What to work on: Return, word for word, only the lines of the data below that lie between the line with "AWS Solution Architect Jo" and the line with "TPR's Awards", those two lines included.

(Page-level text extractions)
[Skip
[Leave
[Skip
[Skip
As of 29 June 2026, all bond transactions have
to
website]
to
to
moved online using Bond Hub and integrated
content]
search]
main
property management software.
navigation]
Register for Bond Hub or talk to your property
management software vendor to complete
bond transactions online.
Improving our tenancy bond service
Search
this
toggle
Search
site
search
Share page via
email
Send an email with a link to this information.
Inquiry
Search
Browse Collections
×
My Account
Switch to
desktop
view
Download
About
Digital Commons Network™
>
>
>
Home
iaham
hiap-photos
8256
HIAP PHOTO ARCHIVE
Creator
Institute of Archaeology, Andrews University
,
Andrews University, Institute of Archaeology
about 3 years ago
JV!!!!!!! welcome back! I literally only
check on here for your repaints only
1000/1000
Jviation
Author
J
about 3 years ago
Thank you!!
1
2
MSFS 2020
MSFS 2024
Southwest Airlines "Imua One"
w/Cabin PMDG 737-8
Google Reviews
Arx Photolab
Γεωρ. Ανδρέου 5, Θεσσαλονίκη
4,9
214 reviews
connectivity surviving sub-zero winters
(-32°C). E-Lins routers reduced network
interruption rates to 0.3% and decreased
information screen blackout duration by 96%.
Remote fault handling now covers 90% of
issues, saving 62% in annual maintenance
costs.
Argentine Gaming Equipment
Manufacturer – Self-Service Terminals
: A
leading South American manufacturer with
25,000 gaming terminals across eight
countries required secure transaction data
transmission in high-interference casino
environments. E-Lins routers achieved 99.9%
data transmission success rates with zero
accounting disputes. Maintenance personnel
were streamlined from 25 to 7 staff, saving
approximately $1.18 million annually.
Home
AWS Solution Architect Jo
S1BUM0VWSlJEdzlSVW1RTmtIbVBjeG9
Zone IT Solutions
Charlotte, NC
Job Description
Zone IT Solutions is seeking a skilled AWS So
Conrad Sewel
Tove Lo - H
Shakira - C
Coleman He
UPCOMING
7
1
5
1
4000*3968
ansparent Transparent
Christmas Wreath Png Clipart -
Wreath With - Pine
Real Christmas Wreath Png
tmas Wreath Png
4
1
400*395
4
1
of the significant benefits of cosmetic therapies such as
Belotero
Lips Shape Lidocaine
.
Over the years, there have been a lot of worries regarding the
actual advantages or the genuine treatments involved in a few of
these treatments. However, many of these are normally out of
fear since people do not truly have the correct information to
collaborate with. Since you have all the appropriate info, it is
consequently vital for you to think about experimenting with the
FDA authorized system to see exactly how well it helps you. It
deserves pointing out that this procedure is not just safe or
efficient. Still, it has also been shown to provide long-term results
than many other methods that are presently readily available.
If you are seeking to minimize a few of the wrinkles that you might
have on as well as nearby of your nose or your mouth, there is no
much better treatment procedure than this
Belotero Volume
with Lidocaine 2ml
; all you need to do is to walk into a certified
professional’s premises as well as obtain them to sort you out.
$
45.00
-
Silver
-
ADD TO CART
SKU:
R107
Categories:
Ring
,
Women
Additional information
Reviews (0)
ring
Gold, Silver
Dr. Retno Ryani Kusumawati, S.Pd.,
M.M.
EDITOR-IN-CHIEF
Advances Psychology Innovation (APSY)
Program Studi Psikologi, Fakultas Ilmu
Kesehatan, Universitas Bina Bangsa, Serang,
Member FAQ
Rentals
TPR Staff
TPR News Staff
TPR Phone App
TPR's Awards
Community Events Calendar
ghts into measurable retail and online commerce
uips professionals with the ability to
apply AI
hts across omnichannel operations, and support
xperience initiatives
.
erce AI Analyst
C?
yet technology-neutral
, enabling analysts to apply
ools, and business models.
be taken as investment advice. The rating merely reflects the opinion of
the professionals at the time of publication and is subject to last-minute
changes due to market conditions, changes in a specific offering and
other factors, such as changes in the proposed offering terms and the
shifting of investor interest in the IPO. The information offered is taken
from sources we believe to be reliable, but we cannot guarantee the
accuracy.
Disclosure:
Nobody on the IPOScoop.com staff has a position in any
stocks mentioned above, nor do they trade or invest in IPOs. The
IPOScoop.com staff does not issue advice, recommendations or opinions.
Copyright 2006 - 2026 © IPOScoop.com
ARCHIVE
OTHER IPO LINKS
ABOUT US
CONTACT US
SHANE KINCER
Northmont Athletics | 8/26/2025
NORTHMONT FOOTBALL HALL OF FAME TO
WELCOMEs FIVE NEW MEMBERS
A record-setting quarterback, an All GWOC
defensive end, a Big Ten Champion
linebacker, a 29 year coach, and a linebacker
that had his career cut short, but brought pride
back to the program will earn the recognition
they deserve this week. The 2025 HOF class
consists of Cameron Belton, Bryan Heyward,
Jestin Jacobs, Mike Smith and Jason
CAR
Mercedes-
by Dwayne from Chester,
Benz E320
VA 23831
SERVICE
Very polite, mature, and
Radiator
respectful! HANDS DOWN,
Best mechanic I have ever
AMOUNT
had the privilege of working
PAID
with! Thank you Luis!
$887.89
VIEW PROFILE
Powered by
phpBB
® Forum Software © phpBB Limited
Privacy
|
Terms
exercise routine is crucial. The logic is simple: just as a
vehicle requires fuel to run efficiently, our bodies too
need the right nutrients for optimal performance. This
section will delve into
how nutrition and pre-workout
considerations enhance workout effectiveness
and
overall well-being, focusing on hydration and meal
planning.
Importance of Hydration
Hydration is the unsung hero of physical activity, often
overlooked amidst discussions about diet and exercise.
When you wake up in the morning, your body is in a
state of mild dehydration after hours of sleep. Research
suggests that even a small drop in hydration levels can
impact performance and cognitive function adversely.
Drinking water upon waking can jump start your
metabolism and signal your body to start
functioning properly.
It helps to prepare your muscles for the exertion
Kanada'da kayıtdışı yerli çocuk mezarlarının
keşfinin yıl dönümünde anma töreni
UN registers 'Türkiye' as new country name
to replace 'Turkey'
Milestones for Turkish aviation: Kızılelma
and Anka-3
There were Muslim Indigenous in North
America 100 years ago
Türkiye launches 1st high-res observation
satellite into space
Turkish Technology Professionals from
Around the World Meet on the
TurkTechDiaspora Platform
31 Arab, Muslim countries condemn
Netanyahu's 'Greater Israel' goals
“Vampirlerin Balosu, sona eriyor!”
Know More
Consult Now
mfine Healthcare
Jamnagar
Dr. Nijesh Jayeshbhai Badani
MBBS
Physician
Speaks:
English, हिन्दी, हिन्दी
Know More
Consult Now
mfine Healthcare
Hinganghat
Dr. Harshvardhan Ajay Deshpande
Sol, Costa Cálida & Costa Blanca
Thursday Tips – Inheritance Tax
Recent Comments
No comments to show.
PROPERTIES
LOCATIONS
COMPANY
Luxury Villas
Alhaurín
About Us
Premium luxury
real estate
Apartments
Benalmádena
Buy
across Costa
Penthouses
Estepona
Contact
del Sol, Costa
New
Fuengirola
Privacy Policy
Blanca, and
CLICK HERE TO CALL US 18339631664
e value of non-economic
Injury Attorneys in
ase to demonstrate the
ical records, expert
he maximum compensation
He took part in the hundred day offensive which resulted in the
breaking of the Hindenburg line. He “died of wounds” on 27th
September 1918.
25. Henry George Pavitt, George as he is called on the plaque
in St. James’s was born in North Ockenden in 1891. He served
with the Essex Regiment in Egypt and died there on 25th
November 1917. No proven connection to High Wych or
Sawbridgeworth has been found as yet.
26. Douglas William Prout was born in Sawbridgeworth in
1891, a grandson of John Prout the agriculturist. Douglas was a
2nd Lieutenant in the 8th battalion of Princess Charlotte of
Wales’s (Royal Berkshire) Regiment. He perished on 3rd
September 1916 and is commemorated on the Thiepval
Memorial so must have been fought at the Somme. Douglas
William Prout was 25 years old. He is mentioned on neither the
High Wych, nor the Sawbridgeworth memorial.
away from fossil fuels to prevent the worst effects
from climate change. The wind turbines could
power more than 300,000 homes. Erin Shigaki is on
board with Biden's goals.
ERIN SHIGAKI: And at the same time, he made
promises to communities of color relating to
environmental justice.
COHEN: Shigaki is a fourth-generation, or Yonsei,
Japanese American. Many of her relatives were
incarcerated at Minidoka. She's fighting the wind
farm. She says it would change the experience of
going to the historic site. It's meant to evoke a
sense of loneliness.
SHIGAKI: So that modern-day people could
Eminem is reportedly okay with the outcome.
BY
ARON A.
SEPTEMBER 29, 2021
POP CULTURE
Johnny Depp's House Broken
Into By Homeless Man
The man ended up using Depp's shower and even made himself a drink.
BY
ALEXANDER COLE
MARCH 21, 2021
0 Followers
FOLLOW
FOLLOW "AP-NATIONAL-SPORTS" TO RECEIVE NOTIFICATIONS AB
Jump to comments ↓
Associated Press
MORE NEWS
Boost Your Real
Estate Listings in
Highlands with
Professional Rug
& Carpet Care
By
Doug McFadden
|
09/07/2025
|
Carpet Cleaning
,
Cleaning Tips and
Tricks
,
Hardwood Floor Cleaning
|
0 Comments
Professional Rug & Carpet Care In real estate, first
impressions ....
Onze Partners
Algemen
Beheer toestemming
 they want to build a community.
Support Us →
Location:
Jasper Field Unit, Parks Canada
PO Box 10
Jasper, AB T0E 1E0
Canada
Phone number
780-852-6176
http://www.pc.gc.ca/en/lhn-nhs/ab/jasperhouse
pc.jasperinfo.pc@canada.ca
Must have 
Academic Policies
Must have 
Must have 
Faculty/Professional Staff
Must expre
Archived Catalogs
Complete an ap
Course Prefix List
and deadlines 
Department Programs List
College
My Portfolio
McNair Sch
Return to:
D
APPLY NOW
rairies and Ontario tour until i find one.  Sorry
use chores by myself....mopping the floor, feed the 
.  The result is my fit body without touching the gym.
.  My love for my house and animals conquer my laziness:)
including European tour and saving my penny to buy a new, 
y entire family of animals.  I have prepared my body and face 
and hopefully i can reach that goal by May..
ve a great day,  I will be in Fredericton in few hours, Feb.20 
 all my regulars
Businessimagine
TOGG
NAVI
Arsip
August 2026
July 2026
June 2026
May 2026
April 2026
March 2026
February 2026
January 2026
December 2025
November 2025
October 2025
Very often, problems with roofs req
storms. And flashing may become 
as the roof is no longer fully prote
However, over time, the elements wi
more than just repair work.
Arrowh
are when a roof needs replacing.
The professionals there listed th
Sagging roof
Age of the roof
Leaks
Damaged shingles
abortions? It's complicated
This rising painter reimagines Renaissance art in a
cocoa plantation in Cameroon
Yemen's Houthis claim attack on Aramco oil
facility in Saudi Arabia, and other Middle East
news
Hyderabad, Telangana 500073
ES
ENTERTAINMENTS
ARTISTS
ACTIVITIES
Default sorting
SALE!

Problem solution:
AWS Solution Architect Jo
S1BUM0VWSlJEdzlSVW1RTmtIbVBjeG9
Zone IT Solutions
Charlotte, NC
Job Description
Zone IT Solutions is seeking a skilled AWS So
Conrad Sewel
Tove Lo - H
Shakira - C
Coleman He
UPCOMING
7
1
5
1
4000*3968
ansparent Transparent
Christmas Wreath Png Clipart -
Wreath With - Pine
Real Christmas Wreath Png
tmas Wreath Png
4
1
400*395
4
1
of the significant benefits of cosmetic therapies such as
Belotero
Lips Shape Lidocaine
.
Over the years, there have been a lot of worries regarding the
actual advantages or the genuine treatments involved in a few of
these treatments. However, many of these are normally out of
fear since people do not truly have the correct information to
collaborate with. Since you have all the appropriate info, it is
consequently vital for you to think about experimenting with the
FDA authorized system to see exactly how well it helps you. It
deserves pointing out that this procedure is not just safe or
efficient. Still, it has also been shown to provide long-term results
than many other methods that are presently readily available.
If you are seeking to minimize a few of the wrinkles that you might
have on as well as nearby of your nose or your mouth, there is no
much better treatment procedure than this
Belotero Volume
with Lidocaine 2ml
; all you need to do is to walk into a certified
professional’s premises as well as obtain them to sort you out.
$
45.00
-
Silver
-
ADD TO CART
SKU:
R107
Categories:
Ring
,
Women
Additional information
Reviews (0)
ring
Gold, Silver
Dr. Retno Ryani Kusumawati, S.Pd.,
M.M.
EDITOR-IN-CHIEF
Advances Psychology Innovation (APSY)
Program Studi Psikologi, Fakultas Ilmu
Kesehatan, Universitas Bina Bangsa, Serang,
Member FAQ
Rentals
TPR Staff
TPR News Staff
TPR Phone App
TPR's Awards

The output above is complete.